WHAT TO DO: Repeat the data precisely as given.

RECORDED DATA:
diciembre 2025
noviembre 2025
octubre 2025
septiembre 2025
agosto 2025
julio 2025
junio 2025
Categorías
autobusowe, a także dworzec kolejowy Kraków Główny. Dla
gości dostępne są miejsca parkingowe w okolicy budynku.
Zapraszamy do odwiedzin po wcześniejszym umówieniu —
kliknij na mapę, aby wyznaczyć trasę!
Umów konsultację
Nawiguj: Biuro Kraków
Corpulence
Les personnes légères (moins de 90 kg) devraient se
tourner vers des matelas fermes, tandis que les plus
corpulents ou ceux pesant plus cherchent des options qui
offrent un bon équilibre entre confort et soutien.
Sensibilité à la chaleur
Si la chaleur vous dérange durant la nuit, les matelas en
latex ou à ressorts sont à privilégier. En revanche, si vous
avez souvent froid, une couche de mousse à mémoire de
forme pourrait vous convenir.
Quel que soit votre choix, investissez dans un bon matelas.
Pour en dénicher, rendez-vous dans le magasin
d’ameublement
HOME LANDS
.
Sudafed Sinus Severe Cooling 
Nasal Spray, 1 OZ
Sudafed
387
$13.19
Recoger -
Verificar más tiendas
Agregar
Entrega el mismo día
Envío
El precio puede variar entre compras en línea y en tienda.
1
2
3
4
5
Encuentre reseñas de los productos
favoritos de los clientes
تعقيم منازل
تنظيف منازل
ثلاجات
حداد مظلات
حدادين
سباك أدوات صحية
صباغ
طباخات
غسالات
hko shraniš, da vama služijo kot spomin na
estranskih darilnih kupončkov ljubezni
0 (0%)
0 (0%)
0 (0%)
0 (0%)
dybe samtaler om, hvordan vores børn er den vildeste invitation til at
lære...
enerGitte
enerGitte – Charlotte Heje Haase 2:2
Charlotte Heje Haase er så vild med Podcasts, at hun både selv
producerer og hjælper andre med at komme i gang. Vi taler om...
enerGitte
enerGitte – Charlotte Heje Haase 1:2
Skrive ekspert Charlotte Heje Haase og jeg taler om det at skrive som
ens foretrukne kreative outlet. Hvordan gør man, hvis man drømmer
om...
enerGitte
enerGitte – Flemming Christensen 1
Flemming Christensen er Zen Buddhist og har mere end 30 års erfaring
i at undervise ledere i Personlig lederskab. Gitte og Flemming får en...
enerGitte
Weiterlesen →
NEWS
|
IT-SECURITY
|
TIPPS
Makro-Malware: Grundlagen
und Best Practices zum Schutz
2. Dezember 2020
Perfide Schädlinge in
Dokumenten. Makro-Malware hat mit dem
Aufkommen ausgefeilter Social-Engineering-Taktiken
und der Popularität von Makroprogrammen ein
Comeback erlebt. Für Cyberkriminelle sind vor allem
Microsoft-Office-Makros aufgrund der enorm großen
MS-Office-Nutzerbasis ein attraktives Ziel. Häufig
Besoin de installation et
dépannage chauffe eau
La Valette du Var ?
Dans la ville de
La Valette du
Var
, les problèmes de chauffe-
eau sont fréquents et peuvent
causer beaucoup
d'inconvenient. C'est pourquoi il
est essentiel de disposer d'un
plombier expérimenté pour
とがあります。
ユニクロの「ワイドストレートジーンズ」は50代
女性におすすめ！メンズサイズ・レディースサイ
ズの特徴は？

YOUR SOLUTION:
diciembre 2025
noviembre 2025
octubre 2025
septiembre 2025
agosto 2025
julio 2025
junio 2025
Categorías
autobusowe, a także dworzec kolejowy Kraków Główny. Dla
gości dostępne są miejsca parkingowe w okolicy budynku.
Zapraszamy do odwiedzin po wcześniejszym umówieniu —
kliknij na mapę, aby wyznaczyć trasę!
Umów konsultację
Nawiguj: Biuro Kraków
Corpulence
Les personnes légères (moins de 90 kg) devraient se
tourner vers des matelas fermes, tandis que les plus
corpulents ou ceux pesant plus cherchent des options qui
offrent un bon équilibre entre confort et soutien.
Sensibilité à la chaleur
Si la chaleur vous dérange durant la nuit, les matelas en
latex ou à ressorts sont à privilégier. En revanche, si vous
avez souvent froid, une couche de mousse à mémoire de
forme pourrait vous convenir.
Quel que soit votre choix, investissez dans un bon matelas.
Pour en dénicher, rendez-vous dans le magasin
d’ameublement
HOME LANDS
.
Sudafed Sinus Severe Cooling 
Nasal Spray, 1 OZ
Sudafed
387
$13.19
Recoger -
Verificar más tiendas
Agregar
Entrega el mismo día
Envío
El precio puede variar entre compras en línea y en tienda.
1
2
3
4
5
Encuentre reseñas de los productos
favoritos de los clientes
تعقيم منازل
تنظيف منازل
ثلاجات
حداد مظلات
حدادين
سباك أدوات صحية
صباغ
طباخات
غسالات
hko shraniš, da vama služijo kot spomin na
estranskih darilnih kupončkov ljubezni
0 (0%)
0 (0%)
0 (0%)
0 (0%)
dybe samtaler om, hvordan vores børn er den vildeste invitation til at
lære...
enerGitte
enerGitte – Charlotte Heje Haase 2:2
Charlotte Heje Haase er så vild med Podcasts, at hun både selv
producerer og hjælper andre med at komme i gang. Vi taler om...
enerGitte
enerGitte – Charlotte Heje Haase 1:2
Skrive ekspert Charlotte Heje Haase og jeg taler om det at skrive som
ens foretrukne kreative outlet. Hvordan gør man, hvis man drømmer
om...
enerGitte
enerGitte – Flemming Christensen 1
Flemming Christensen er Zen Buddhist og har mere end 30 års erfaring
i at undervise ledere i Personlig lederskab. Gitte og Flemming får en...
enerGitte
Weiterlesen →
NEWS
|
IT-SECURITY
|
TIPPS
Makro-Malware: Grundlagen
und Best Practices zum Schutz
2. Dezember 2020
Perfide Schädlinge in
Dokumenten. Makro-Malware hat mit dem
Aufkommen ausgefeilter Social-Engineering-Taktiken
und der Popularität von Makroprogrammen ein
Comeback erlebt. Für Cyberkriminelle sind vor allem
Microsoft-Office-Makros aufgrund der enorm großen
MS-Office-Nutzerbasis ein attraktives Ziel. Häufig
Besoin de installation et
dépannage chauffe eau
La Valette du Var ?
Dans la ville de
La Valette du
Var
, les problèmes de chauffe-
eau sont fréquents et peuvent
causer beaucoup
d'inconvenient. C'est pourquoi il
est essentiel de disposer d'un
plombier expérimenté pour
とがあります。
ユニクロの「ワイドストレートジーンズ」は50代
女性におすすめ！メンズサイズ・レディースサイ
ズの特徴は？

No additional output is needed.